Wow! Who doesn’t love a wedding? Little girls (including myself) were brought up on the notion of a romantically shiny big-scale production that gave us a promise of new life or a new start at something mysterious & wonderful- more wonderful than anything that came before. In fact, little girls were taught by osmosis- what they saw on TV, the mass media, the movies, what they read in the magazines, and what they heard older women droning on about – to expect something really wonderful & heavenly when they got married.

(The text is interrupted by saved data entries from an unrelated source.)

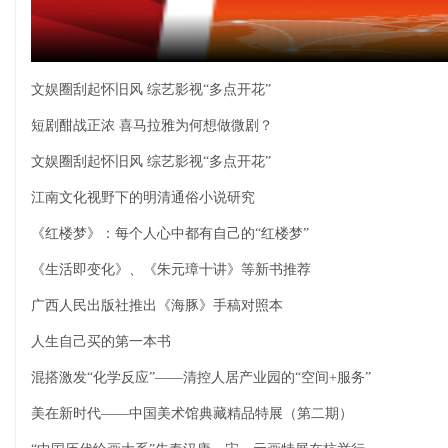
文娱圈刮起怀旧风 综艺影视“多点开花”
短剧酣战正浓 喜马拉雅为何想做微剧？
文娱圈刮起怀旧风 综艺影视“多点开花”
江南文化视野下的明清通俗小说研究
《红楼梦》：每个人心中都有自己的“红楼梦”
《生活即变化》、《朱元璋十讲》等新书推荐
广西人民出版社推出《海豚》手稿对照本
人生自己买的第一本书
混搭激发“化学反应”——清控人居产业园的“空间+服务”
美在新时代——中国美术馆典藏精品特展（第二期）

And the whole wedding industry in India and elsewhere is based on that grand fiction- that girls are just biding their time until they get married & have a wonderful life. Little do we know that the grand life starts & ends at the wedding. It’s like going to a party or a movie at the multiplex- you believe all the vapid escapism right up until you come home or walk out of the theatre, like the great party or the movie the fuzzy good feeling stays with you a little while longer than with a flop party or a film. With the passing of time, you remember the film or a get-together with fondness but the sharp excitement is gone. That’s the foundation of the Wedding Industry.

The Wedding Industry is older than the hills apparently. In India, marriage broking is the oldest profession- it’s a version of ‘the world’s oldest profession’. Remember the old days, when a venerable old man (at least older) would go around in a veshti with a bag of passport sized snaps, horoscopes and handwritten or typed bio-datas? Now it’s all been taken over by the matrimonial websites- infinitely riskier than some guy you can lynch if anything goes wrong.

Does it matter that Indian marriages are surrounded by tradition and Western marriages are rooted in capitalistic & commercially engendered desires that make brides, brides’ mothers, and their attendant satellites exclaim, “I have to have this” & “But this must be done! What will Everyone say!” In spite of the fact that we claim to be progressive human beings, our entire commerce revolves around Birth, death, marriage (and consequently divorce) – not necessarily in that order.

The American wedding industry claims it’s not seen a lag in growth due to the economic meltdown. In fact, many jewelers say their profits come in from the sales of diamond engagement rings. Though gemstone professionals claim that rubies, emeralds, sapphires and the like are gaining ground- it’s the same percentage of women who preferred gemstones above diamonds who are making these purchases- not new converts to the brilliance & beauty of gemstones.

Nope, the wedding industry is bright & burning – women want to get married to prove their worth. Whether their parents find a partner for them or they themselves snare one- seems like a woman needs a man to make her whole. You’d be surprised – Indians are dabbling in event planning – why? Because planning a wedding is akin to standing in front of an oncoming train- and having/wanting to do it. Our baggage of ‘tradition’ & culture is fodder for the event management sector, all we need is Reliance tying up with ‘The Knot’ (well-known wedding industry website), and India will enter the 21st century way of planning life on the Internet.

The West is a funny place- they make up the rules as they go along. Case in point is the establishment of the diamond engagement ring rule. According to the Internet (and we know everything on the Internet is true), De Beers was the reason diamonds became the precious stone of choice for a man to give his fiancée. Though with the discovery of diamond mines being discovered almost on a daily basis, due to advanced mining & recovery techniques- I’m tempted to ask: what is so special about a diamond? Diamonds have little or no resale value unless they weigh over a carat. Of course, we hear of diamonds selling for millions of dollars per carat – but the fact is that the diamond itself is HUGE. Not like the ones on most mass-manufactured diamond rings, which are less than a carat. Sometimes, they’re just 0.1 carat.

But who really cares about that? We all love buying into the perfect wedding and spend copious amounts of money on things we don’t really need in the belief that this will lead to a magically happy married life.

That’s leads me to another question why do Indian parents of daughters splurge on getting their girls married to strangers? Sure we all want to throw a great party & show off our wealth- but maybe we could contemplate not spending so grandiosely & give the precious daughter a gift she can count on – when she really needs it?